Fast forward 35 years and my daughter is off to kindergarten and we live in a neighborhood which is also predominantly immigrants, only the difference is it is one-dimensional: 52% of our community is from Korea. We’ve enjoyed our emersion in their culture, eating Korean tofu soup, kimchi, spicy cucumbers weekly. 75% of my daughter’s class is Korean. She has Korean friends as well as Chinese, Indian, and Arabic friends but at one point, she confessed, “I wish there were more Jewish kids in my school.” While I felt a pang of guilt (not sure why), her comment actually validates my suspicion that most children will eventually go through the rite of passage of feeling like they don’t belong. Hopefully, it’s a transient learning experience.

This year she had a boy join the school who just came here from China. “He doesn’t speak any English,” she explained to me. “Not even one word. He doesn’t understand anything I say, especially ‘NO!’” I had to explain to her how hard and alienating it feels to be an outsider.
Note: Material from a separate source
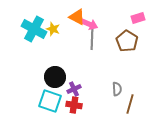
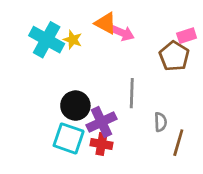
pink rectangle: (138, 18) -> (187, 36), moved
gray line: (92, 39) -> (132, 93), moved
purple cross: (74, 89) -> (102, 122), size x1.5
Over time he’ll blend in and being an immigrant will just be one part of who he is – just like it is one part of who I am – and just another way in which humans connect, identify, and relate to one another. (Immigrant Club.)

I told my daughter about my first day of kindergarten. I didn’t speak any English and was terrified to be left alone without my parents. My grandmother, who at 87 still speaks broken English, was my translator for the day. I clenched the bottom of her dress for dear life, sobbing, begging her not to leave. My daughter laughed at the idea that “Baba Maya,” her great-grandmother, who needs a translator to communicate 98% of everything, would be MY translator. This notion that I was a scared, lonely child helped trigger an intense empathetic reaction.
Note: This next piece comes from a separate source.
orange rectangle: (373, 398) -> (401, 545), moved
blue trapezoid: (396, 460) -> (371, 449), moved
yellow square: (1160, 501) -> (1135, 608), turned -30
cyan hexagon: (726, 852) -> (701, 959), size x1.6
I wonder how her experience will be different. I look at her and see her as the “cool and nice girl,” the one for whom reading and language and communicating is so easy, such an afterthought. Children have always been drawn to her; making friends comes easily and naturally to her. Her default is to love everybody and be inclusive. I was such a starkly different creature; born pragmatic realistic, full of doubt. My iron feet don’t lift from the ground while she floats on clouds gleefully.

Her exposure to the diverse cultures helps her understand differences and develop tolerance, which she will hopefully carry throughout her life in our global world. I imagine she is gaining an understanding of the idiosyncrasies in communicating with different cultures – with empathy and kindness rather than with ignorance and entitlement – and this will only serve her in life. I don’t want to raise a child who travels to France thinking they’ll speak to her in English.
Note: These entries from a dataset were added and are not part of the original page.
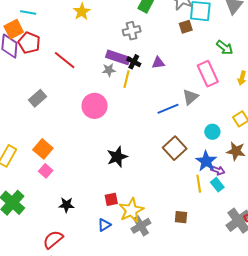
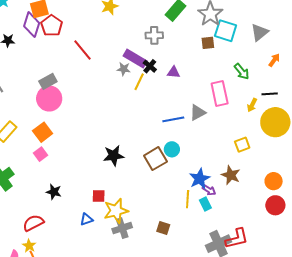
pink circle: (95, 106) -> (49, 98), moved
cyan circle: (212, 132) -> (172, 149), moved
brown square: (175, 148) -> (155, 159), moved

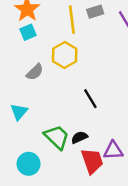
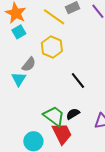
yellow line: (72, 20) -> (54, 17), turned -40
cyan triangle: (19, 112) -> (19, 79), moved
red trapezoid: (92, 161) -> (62, 134), moved

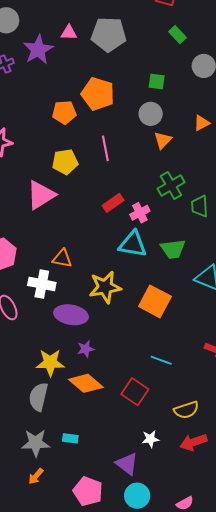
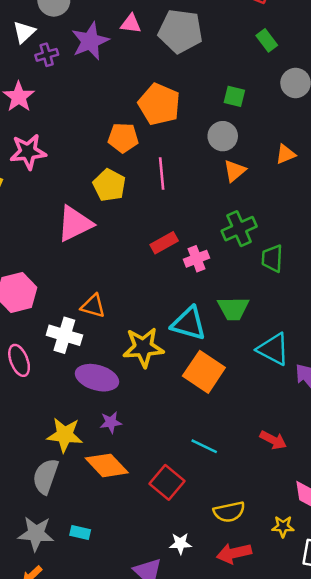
orange pentagon: (64, 112) -> (123, 138), moved
yellow pentagon: (65, 162) -> (109, 185), turned 30
cyan triangle: (133, 244) -> (189, 323), moved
Additionally, I have the parent perspective. Now I’m the “American” mom, which is baffling and makes me chuckle. At school pick up, I am the minority once again, a blonde in a sea of Koreans. They smile at my face of exclusion and giggle, but it feels polite and superficial and never quantified with anything beyond a smile and “hi.” In an ironic twist of fate, life has made me an outsider for the second generation, only, this time, I know better.